*** Material for the task Section Begins ***

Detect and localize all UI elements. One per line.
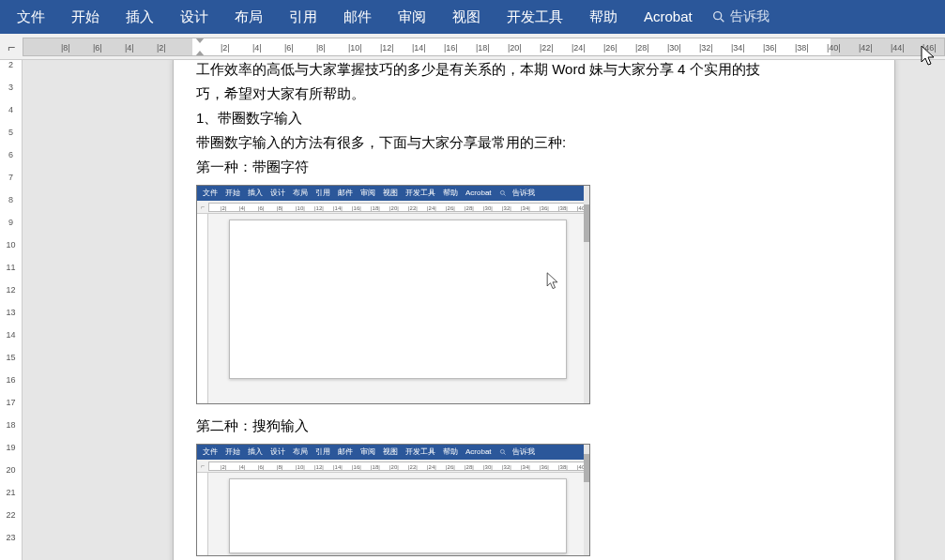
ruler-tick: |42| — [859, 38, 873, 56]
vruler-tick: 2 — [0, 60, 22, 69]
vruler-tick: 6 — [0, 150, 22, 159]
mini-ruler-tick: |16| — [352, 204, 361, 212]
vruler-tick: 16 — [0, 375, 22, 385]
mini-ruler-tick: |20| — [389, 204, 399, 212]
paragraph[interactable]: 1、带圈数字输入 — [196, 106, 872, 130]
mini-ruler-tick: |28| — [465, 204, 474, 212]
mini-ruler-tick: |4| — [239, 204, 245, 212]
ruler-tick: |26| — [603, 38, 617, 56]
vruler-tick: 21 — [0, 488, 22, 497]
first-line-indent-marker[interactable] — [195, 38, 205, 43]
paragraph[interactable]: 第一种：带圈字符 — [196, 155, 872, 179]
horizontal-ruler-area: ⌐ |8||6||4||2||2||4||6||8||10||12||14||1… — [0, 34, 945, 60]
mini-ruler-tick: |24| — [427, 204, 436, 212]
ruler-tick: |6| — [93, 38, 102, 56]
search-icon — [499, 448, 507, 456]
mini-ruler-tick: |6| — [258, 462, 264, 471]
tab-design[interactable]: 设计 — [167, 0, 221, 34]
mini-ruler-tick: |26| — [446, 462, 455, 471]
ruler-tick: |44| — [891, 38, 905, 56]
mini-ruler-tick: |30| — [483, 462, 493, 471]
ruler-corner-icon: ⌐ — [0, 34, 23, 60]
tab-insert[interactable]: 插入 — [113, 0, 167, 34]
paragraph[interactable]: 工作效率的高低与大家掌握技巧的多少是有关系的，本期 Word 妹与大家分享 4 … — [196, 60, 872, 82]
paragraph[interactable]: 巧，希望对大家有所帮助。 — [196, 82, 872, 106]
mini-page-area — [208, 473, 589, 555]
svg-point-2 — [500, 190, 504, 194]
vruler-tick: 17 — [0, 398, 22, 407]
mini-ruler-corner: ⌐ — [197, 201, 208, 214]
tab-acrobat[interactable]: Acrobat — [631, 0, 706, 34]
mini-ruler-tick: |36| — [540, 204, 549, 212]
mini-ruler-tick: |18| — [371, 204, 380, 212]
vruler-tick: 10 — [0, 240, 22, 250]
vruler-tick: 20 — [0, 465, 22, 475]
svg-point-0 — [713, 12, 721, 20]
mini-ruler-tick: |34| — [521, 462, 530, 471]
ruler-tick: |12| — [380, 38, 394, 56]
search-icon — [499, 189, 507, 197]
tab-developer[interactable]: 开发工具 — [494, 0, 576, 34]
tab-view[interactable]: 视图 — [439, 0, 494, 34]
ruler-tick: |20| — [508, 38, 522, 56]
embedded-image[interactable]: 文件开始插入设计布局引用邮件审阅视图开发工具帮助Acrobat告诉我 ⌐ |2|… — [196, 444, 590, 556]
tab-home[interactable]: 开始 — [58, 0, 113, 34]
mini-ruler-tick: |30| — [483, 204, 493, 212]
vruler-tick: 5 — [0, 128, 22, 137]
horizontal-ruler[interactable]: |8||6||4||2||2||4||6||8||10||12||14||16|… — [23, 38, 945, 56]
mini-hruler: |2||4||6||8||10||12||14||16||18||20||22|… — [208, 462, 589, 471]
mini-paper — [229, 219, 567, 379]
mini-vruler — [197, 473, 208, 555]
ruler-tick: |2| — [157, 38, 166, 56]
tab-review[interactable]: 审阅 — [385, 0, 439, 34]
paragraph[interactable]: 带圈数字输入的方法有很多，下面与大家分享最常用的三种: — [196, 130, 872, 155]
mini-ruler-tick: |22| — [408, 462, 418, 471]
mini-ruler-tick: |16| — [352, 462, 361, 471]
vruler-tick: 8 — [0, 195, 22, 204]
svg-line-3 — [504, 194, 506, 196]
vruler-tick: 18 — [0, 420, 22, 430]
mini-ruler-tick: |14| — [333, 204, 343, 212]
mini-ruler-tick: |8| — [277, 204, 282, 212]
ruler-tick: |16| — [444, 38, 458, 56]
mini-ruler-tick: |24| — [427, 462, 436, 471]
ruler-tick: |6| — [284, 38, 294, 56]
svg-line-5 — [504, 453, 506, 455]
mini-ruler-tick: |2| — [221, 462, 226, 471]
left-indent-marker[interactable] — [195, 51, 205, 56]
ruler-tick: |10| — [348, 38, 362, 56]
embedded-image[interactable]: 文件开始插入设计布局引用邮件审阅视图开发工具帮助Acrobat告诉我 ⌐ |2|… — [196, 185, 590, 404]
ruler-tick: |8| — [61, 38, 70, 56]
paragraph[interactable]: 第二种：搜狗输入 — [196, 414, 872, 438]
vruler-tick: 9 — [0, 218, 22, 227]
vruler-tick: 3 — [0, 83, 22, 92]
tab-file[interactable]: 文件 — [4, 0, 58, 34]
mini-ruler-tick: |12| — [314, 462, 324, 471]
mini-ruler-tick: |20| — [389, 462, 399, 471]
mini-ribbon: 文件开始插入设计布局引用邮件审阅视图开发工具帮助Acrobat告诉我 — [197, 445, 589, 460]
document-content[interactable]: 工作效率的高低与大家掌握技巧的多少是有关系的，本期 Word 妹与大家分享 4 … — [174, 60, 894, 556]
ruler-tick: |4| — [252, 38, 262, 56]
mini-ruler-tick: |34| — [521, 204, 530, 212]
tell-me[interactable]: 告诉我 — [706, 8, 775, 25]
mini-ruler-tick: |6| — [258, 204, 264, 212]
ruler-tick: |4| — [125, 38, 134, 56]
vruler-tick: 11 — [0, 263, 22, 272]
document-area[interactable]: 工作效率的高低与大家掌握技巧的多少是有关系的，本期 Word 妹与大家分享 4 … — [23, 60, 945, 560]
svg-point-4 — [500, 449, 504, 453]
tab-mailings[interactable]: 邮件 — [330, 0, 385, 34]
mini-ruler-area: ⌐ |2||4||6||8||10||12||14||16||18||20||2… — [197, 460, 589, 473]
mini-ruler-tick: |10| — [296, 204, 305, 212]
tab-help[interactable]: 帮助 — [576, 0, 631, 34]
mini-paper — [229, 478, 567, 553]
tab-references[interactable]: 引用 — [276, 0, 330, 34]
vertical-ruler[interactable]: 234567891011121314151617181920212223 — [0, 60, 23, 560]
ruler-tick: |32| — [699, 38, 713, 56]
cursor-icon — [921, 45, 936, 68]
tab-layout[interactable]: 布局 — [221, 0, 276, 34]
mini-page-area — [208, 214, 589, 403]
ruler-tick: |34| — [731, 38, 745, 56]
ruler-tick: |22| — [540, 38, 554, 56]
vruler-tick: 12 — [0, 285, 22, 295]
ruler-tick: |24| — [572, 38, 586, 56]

*** Material for the task Section Ends ***

§ Task objective
All of the records above are to be printed exactly, with every picture omitted.

§ Result
Detect and localize all UI elements. One per line.
ruler-tick: |42| — [859, 38, 873, 56]
vruler-tick: 2 — [0, 60, 22, 69]
vruler-tick: 6 — [0, 150, 22, 159]
mini-ruler-tick: |16| — [352, 204, 361, 212]
vruler-tick: 16 — [0, 375, 22, 385]
mini-ruler-tick: |20| — [389, 204, 399, 212]
paragraph[interactable]: 1、带圈数字输入 — [196, 106, 872, 130]
mini-ruler-tick: |28| — [465, 204, 474, 212]
mini-ruler-tick: |4| — [239, 204, 245, 212]
ruler-tick: |26| — [603, 38, 617, 56]
vruler-tick: 21 — [0, 488, 22, 497]
first-line-indent-marker[interactable] — [195, 38, 205, 43]
paragraph[interactable]: 第一种：带圈字符 — [196, 155, 872, 179]
horizontal-ruler-area: ⌐ |8||6||4||2||2||4||6||8||10||12||14||1… — [0, 34, 945, 60]
mini-ruler-tick: |24| — [427, 204, 436, 212]
ruler-tick: |6| — [93, 38, 102, 56]
search-icon — [499, 448, 507, 456]
mini-ruler-tick: |6| — [258, 462, 264, 471]
tab-design[interactable]: 设计 — [167, 0, 221, 34]
mini-ruler-tick: |26| — [446, 462, 455, 471]
ruler-tick: |44| — [891, 38, 905, 56]
mini-ruler-tick: |30| — [483, 462, 493, 471]
ruler-corner-icon: ⌐ — [0, 34, 23, 60]
tab-insert[interactable]: 插入 — [113, 0, 167, 34]
paragraph[interactable]: 工作效率的高低与大家掌握技巧的多少是有关系的，本期 Word 妹与大家分享 4 … — [196, 60, 872, 82]
paragraph[interactable]: 巧，希望对大家有所帮助。 — [196, 82, 872, 106]
mini-page-area — [208, 473, 589, 555]
svg-point-2 — [500, 190, 504, 194]
vruler-tick: 17 — [0, 398, 22, 407]
mini-ruler-corner: ⌐ — [197, 201, 208, 214]
tab-acrobat[interactable]: Acrobat — [631, 0, 706, 34]
mini-ruler-tick: |36| — [540, 204, 549, 212]
mini-ruler-tick: |18| — [371, 204, 380, 212]
vruler-tick: 10 — [0, 240, 22, 250]
vruler-tick: 20 — [0, 465, 22, 475]
svg-point-0 — [713, 12, 721, 20]
mini-ruler-tick: |34| — [521, 462, 530, 471]
ruler-tick: |12| — [380, 38, 394, 56]
search-icon — [499, 189, 507, 197]
tab-developer[interactable]: 开发工具 — [494, 0, 576, 34]
tab-view[interactable]: 视图 — [439, 0, 494, 34]
ruler-tick: |20| — [508, 38, 522, 56]
embedded-image[interactable]: 文件开始插入设计布局引用邮件审阅视图开发工具帮助Acrobat告诉我 ⌐ |2|… — [196, 444, 590, 556]
tab-home[interactable]: 开始 — [58, 0, 113, 34]
mini-ruler-tick: |30| — [483, 204, 493, 212]
vruler-tick: 5 — [0, 128, 22, 137]
horizontal-ruler[interactable]: |8||6||4||2||2||4||6||8||10||12||14||16|… — [23, 38, 945, 56]
mini-hruler: |2||4||6||8||10||12||14||16||18||20||22|… — [208, 462, 589, 471]
mini-paper — [229, 219, 567, 379]
mini-vruler — [197, 473, 208, 555]
ruler-tick: |2| — [157, 38, 166, 56]
tab-review[interactable]: 审阅 — [385, 0, 439, 34]
paragraph[interactable]: 带圈数字输入的方法有很多，下面与大家分享最常用的三种: — [196, 130, 872, 155]
mini-ruler-tick: |22| — [408, 462, 418, 471]
mini-ruler-tick: |16| — [352, 462, 361, 471]
vruler-tick: 8 — [0, 195, 22, 204]
svg-line-3 — [504, 194, 506, 196]
vruler-tick: 18 — [0, 420, 22, 430]
mini-ruler-tick: |14| — [333, 204, 343, 212]
mini-ruler-tick: |8| — [277, 204, 282, 212]
ruler-tick: |16| — [444, 38, 458, 56]
mini-ruler-tick: |24| — [427, 462, 436, 471]
ruler-tick: |6| — [284, 38, 294, 56]
svg-line-5 — [504, 453, 506, 455]
mini-ruler-tick: |2| — [221, 462, 226, 471]
left-indent-marker[interactable] — [195, 51, 205, 56]
ruler-tick: |10| — [348, 38, 362, 56]
embedded-image[interactable]: 文件开始插入设计布局引用邮件审阅视图开发工具帮助Acrobat告诉我 ⌐ |2|… — [196, 185, 590, 404]
ruler-tick: |8| — [61, 38, 70, 56]
paragraph[interactable]: 第二种：搜狗输入 — [196, 414, 872, 438]
vruler-tick: 9 — [0, 218, 22, 227]
vruler-tick: 3 — [0, 83, 22, 92]
tab-file[interactable]: 文件 — [4, 0, 58, 34]
mini-ruler-tick: |12| — [314, 462, 324, 471]
mini-ruler-tick: |20| — [389, 462, 399, 471]
mini-ribbon: 文件开始插入设计布局引用邮件审阅视图开发工具帮助Acrobat告诉我 — [197, 445, 589, 460]
document-content[interactable]: 工作效率的高低与大家掌握技巧的多少是有关系的，本期 Word 妹与大家分享 4 … — [174, 60, 894, 556]
ruler-tick: |4| — [252, 38, 262, 56]
mini-ruler-tick: |34| — [521, 204, 530, 212]
tell-me[interactable]: 告诉我 — [706, 8, 775, 25]
mini-ruler-tick: |6| — [258, 204, 264, 212]
ruler-tick: |4| — [125, 38, 134, 56]
vruler-tick: 11 — [0, 263, 22, 272]
document-area[interactable]: 工作效率的高低与大家掌握技巧的多少是有关系的，本期 Word 妹与大家分享 4 … — [23, 60, 945, 560]
svg-point-4 — [500, 449, 504, 453]
tab-mailings[interactable]: 邮件 — [330, 0, 385, 34]
mini-ruler-area: ⌐ |2||4||6||8||10||12||14||16||18||20||2… — [197, 460, 589, 473]
mini-ruler-tick: |10| — [296, 204, 305, 212]
tab-help[interactable]: 帮助 — [576, 0, 631, 34]
mini-paper — [229, 478, 567, 553]
tab-references[interactable]: 引用 — [276, 0, 330, 34]
vertical-ruler[interactable]: 234567891011121314151617181920212223 — [0, 60, 23, 560]
ruler-tick: |32| — [699, 38, 713, 56]
cursor-icon — [921, 45, 936, 68]
tab-layout[interactable]: 布局 — [221, 0, 276, 34]
mini-page-area — [208, 214, 589, 403]
ruler-tick: |34| — [731, 38, 745, 56]
ruler-tick: |22| — [540, 38, 554, 56]
vruler-tick: 12 — [0, 285, 22, 295]
ruler-tick: |24| — [572, 38, 586, 56]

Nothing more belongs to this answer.